■ What you have to do ■
Find the line containing "filozófia és" in the data below and repeat it, along with all later lines, exactly through the last one.

■ Records for processing ■
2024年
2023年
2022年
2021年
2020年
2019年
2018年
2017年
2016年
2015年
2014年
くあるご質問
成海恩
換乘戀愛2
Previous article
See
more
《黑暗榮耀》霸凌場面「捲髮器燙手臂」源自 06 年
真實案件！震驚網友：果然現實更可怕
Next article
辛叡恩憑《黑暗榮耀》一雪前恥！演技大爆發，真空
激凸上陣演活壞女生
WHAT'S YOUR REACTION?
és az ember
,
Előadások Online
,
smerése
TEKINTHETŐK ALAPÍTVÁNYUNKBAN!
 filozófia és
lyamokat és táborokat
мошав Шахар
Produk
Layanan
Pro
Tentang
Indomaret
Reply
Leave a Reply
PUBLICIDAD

■ Written answer ■
 filozófia és
lyamokat és táborokat
мошав Шахар
Produk
Layanan
Pro
Tentang
Indomaret
Reply
Leave a Reply
PUBLICIDAD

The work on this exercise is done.